O deputado estadual Júlio Campos (União) afirmou que seu grupo político quer garantias da direção nacional de que não haverá intervenção no Estado, caso consigam aprovar a candidatura do senador Jayme Campos (União) ao Executivo de Mato Grosso. Segundo ele, essa será a pauta a discutir com o presidente nacional da legenda, Antônio Rueda, em Brasília.  

 

“Nos próximos dias está marcada uma ida nossa Brasília para conversarmos com a executiva nacional, com o presidente do Rueda, com o presidente do Senado Davi Alcolumbre (União-AP), com os líderes partidários nacionais, no sentido de fazer essa consulta: se o partido quiser ter candidato próprio aqui, é importante ter a palavra de honra do nacional de que não vai haver intervenção”, adiantou.

 

A declaração de Júlio demonstra que o senador Jayme Campos levará sua pré-candidatura ao governo mesmo com o grupo do governador Mauro Mendes (União) ao lado do vice-governador Otaviano Pivetta (Republicanos) na sucessão ao Palácio Paiaguás. O parlamentar alega que teria votos suficientes para aprovar a pré-candidatura do irmão.  

 

“Nós vamos brigar dentro do União Brasil, porque nós temos hoje a maioria. A convenção que escolhe o candidato é composta pelos 31 membros do diretório regional, pelos 22 delegados dos municípios que têm diretório municipal constituído e pelos sete parlamentares do partido. Hoje vota na convenção os deputados Júlio Campos, Dilmar Dal Bosco, Eduardo Botelho, Sebastião Rezende, os deputados federais Fábio Garcia e Coronel Assis, se ele estiver no partido.

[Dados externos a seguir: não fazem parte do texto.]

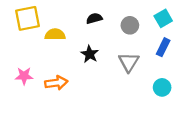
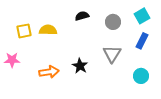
yellow square: (28, 18) -> (24, 31), moved, size x0.7
black star: (90, 54) -> (80, 66), moved
pink star: (24, 76) -> (12, 60), moved

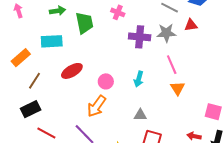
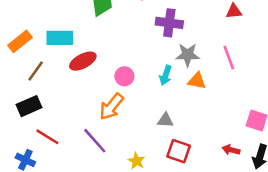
gray star: (166, 33) -> (188, 55), moved
cyan rectangle: (52, 41) -> (60, 38), moved
pink line: (172, 65) -> (229, 58), moved
orange triangle: (177, 88) -> (197, 81), moved, turned -49

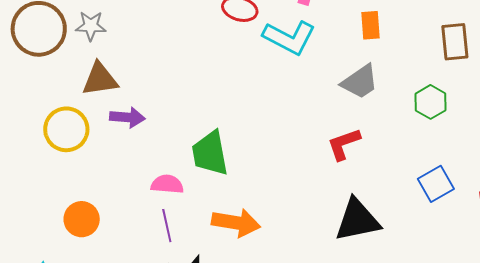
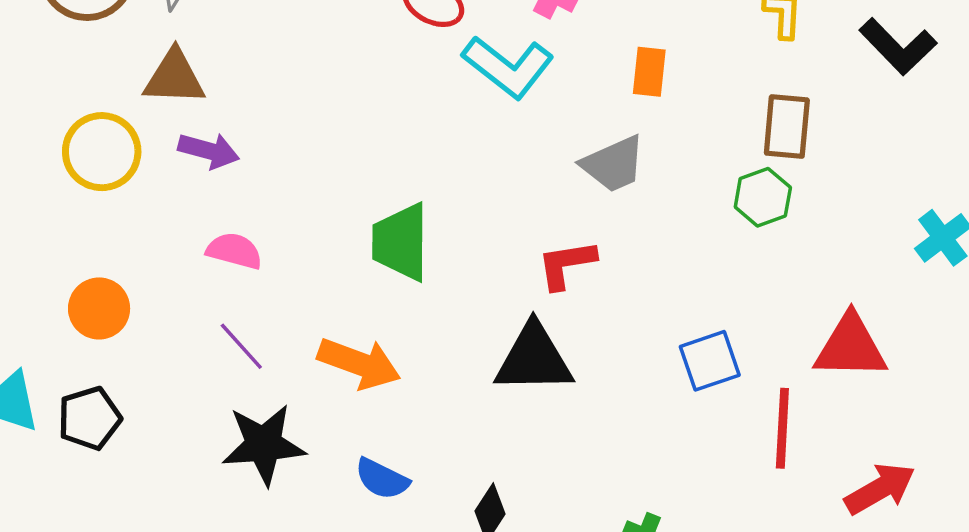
green hexagon: (431, 102) -> (763, 197), moved
green trapezoid: (210, 153) -> (401, 242), moved
pink semicircle: (167, 184) -> (234, 251), moved
black triangle: (357, 220) -> (534, 359), moved
purple line: (167, 226) -> (241, 346), turned -40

Se ele não estiver, a Gisela Simona assume a sua função. E também o senador Jayme Campos. São os 7 parlamentares, mais os 22 membros dos municípios que têm constituído diretório municipal e os 31 membros do diretório regional do qual nós fazemos parte também. Eu tenho direito a dois votos, o deputado Dilmar Dal Bosco também tem direito a dois votos, o senador Jayme, todos que fazem parte do regional que têm mandato eletivo tem esse direito”, são os cálculos do deputado.

 

“Nós vamos lutar. Agora, se fizermos uma pesquisa antecipada, um plebiscito interno, de que o partido não quer a candidatura própria, aí não tem outra solução. Aceita a decisão ou saia do partido”, finalizou.  

 

Nos últimos dias, os irmãos Júlio e Jayme Campos revelaram que poderiam desembarcar no PSDB ou no Avante, siglas com as quais mantêm tratativas. Já o grupo do governador Mauro Mendes quer que Jayme dispute à reeleição ao Senado para deixar Pivetta como candidato do grupo.